Theater um Schellings Mehrwertsteuer-Pläne
Finanzminister Hans Jörg Schellings Überlegungen, den begünstigten Mehrwertsteuersatz von zehn Prozent auf Theater- und Konzertkarten zu erhöhen beschäftigen die Kulturbranche weiter. Der Wiener Bühnenverein warnt nun vor einem kulturpolitischen Schaden, der in keinem Verhältnis zu den Mehreinnahmen stehe.
Thomas Drozda, Präsident des Wiener Bühnenvereins und Generaldirektor Vereinigte Bühnen Wien
"Keine gute Idee", "Höhere Subventionen", "Niedrigere Auslastungszahlen", waren die ersten Reaktionen von Thomas Drozda, dem Präsidenten des Wiener Bühnenvereins und Generaldirektors der Vereinigte Bühnen Wien auf die Überlegungen Finanzminister Schellings, die Mehrwertsteuer auf durch Sondersteuersätze begünstigte Produkte zu erhöhen. (Siehe Artikel: "Mehrwertsteuer: Schelling denkt an Änderungen") Von einer solchen Erhöhung könnten nämlich auch Theater- und Konzertkarten betroffen sein.
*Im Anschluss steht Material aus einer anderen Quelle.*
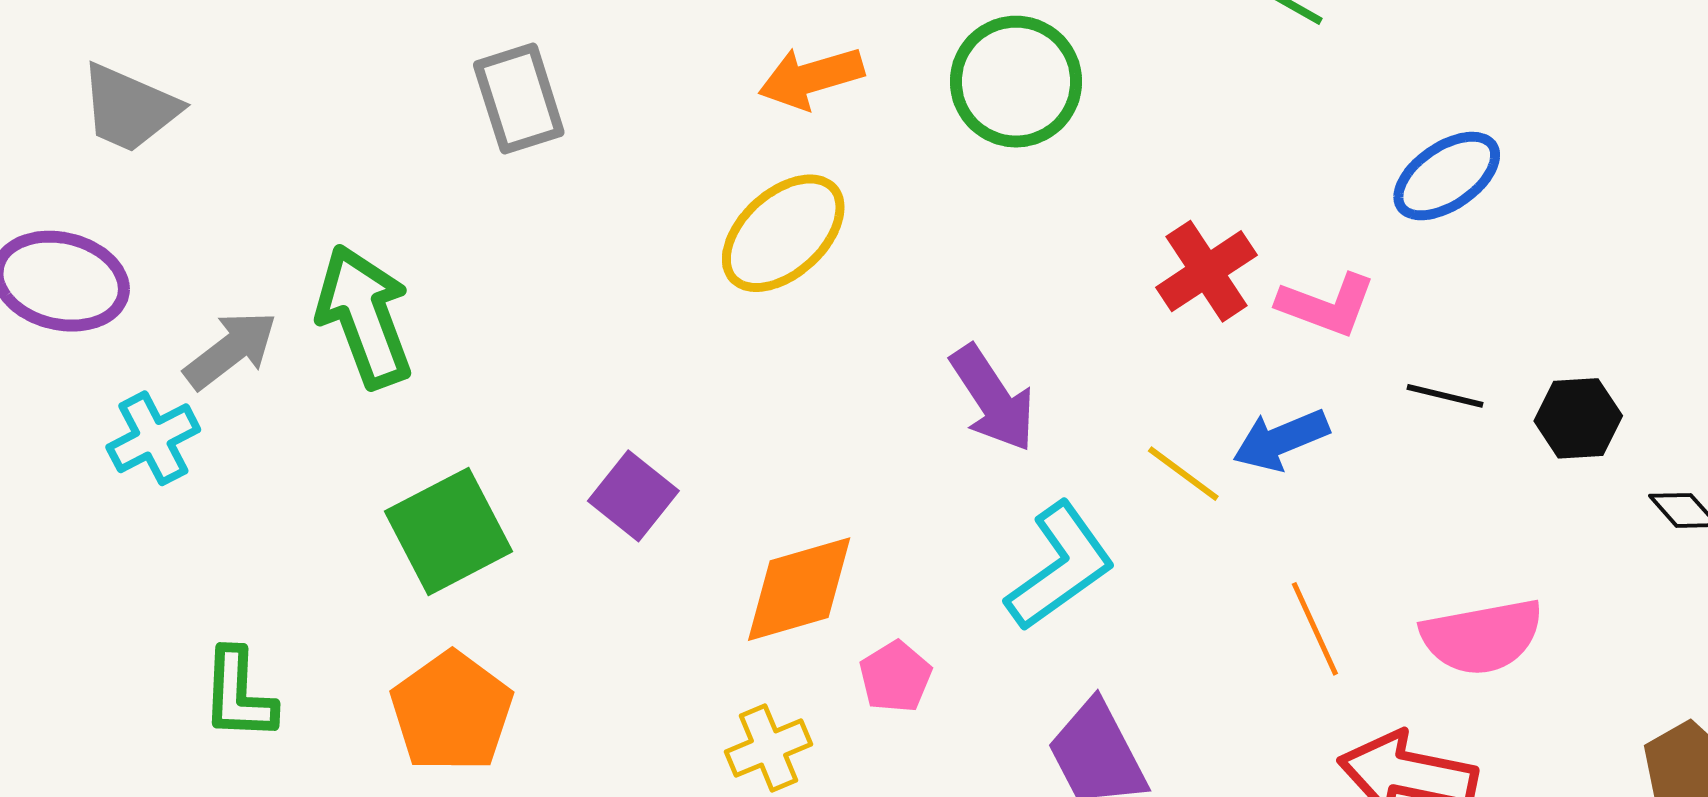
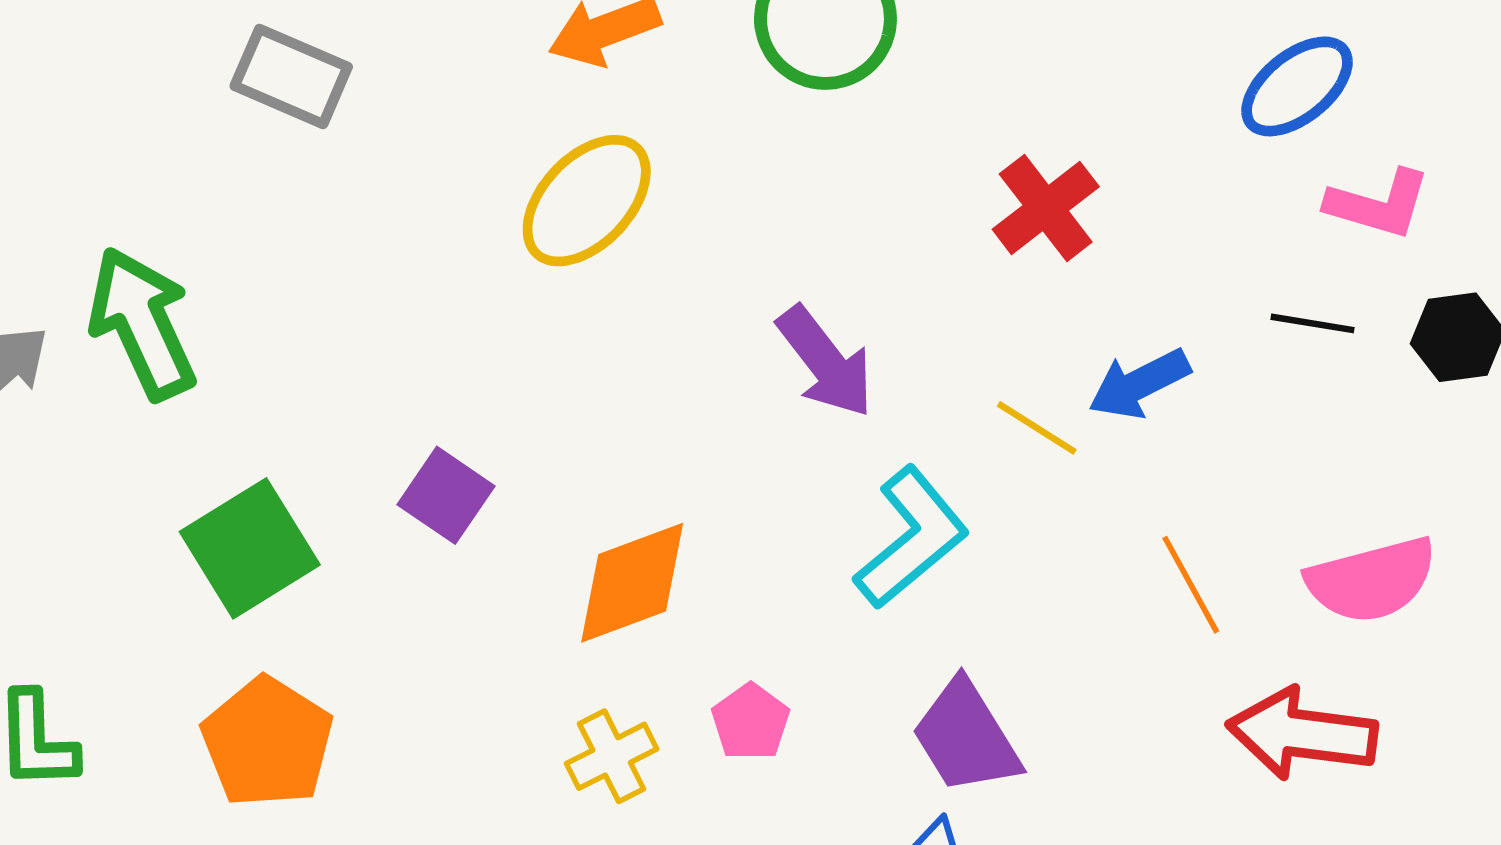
gray rectangle: (519, 99) -> (291, 76), turned -45
pink L-shape: (1326, 305) -> (1378, 204), moved
pink pentagon: (895, 677) -> (751, 722), moved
Die ohnehin schon recht teuren Eintrittskarten würden dadurch noch kostspieliger werden.
Nun hat Drozda gemeinsam mit den im Wiener Bühnenverein vertretenen Direktoren und Intendanten wichtiger Konzert- und Bühnenhäuser in ganz Österreich ein Schreiben an die "Verhandlungsteams zur Steuerreform" gerichtet, in dem sie eindringlich vor einer Erhöhung der Steuern warnen. "Der fiskalische Nutzen einer derartigen Maßnahme steht in keinem Verhältnis zum kulturpolitischen Schaden, der damit angerichtet würde", heißt es in dem Schreiben.
Für die geförderten Kultureinrichtungen sei es eine Aufgabe, Veranstaltungen einem möglichst breiten Publikum anzubieten und Kultur zugänglich zu machen. Durch eine Erhöhung der Steuern auf Eintrittskarten sei diese Aufgabe ernsthaft gefährdet. Mehr noch: Auch die Bühnen- und Konzerthäuser selbst sehen die Direktoren und Intendanten als gefährdet: "Da wir uns bereits heute an unserer finanziellen Leistungsgrenze befinden, würde die Erhöhung zur substanziellen Bedrohung werden", wird argumentiert.
Folgen einer höheren Besteuerung
Kultur sei kein elitäres Gut, hält der Bühnenverein fest, und weist auf die zahlreichen Ermäßigungen bei Veranstaltungen, etwa für Schüler, Jugendliche oder Familien hin, die bei den stagnierenden Kulturbudgets eine faire Preisgestaltung bereits heute zu einer großen Herausforderung machen. Müssten die Theater die Kosten selbst übernehmen, so wären die logischen Folgen weitere Einsparungsmaßnahmen, die Reduzierung der künstlerischen Budgets und damit einhergehend des Angebots und der Qualität sowie letztlich auch die Gefährdung von Arbeitsplätzen.
Wenn die Mehrkosten auf die Besucher abgewälzt werden, fürchten die Chefs der Bühnen- und Konzerthäuser Buchungsrückgänge und vor allem den Ausschluss einkommensschwächerer Gruppen von der Kulturangebot: "Sozial Schwächere wären tendenziell stärker ausgeschlossen, Kultur würde zu einem elitären Gut werden", heißt es. Kulturliebhaber würden obendrein angesichts der höheren Kosten weniger Veranstaltungen besuchen und Abonnenten ihre Abos zurücklegen oder in schlechtere Kategorien wechseln.
Der Wiener Bühnenverein ruft daher die Verhandlungsteams von SPÖ und ÖVP auf, den auf zehn Prozent reduzierten Steuersatz von zehn Prozent auf kulturelle Leistungen unangetastet zu lassen, zumal der Ertrag aus einer Erhöhung zur Finanzierung nur einen Beitrag im Promille-Bereich liefern könnte. "Dagegen würde die Erfüllung unseres Auftrages in einem zentralen Teil österreichischer Kulturpolitik ernsthaft in Frage gestellt."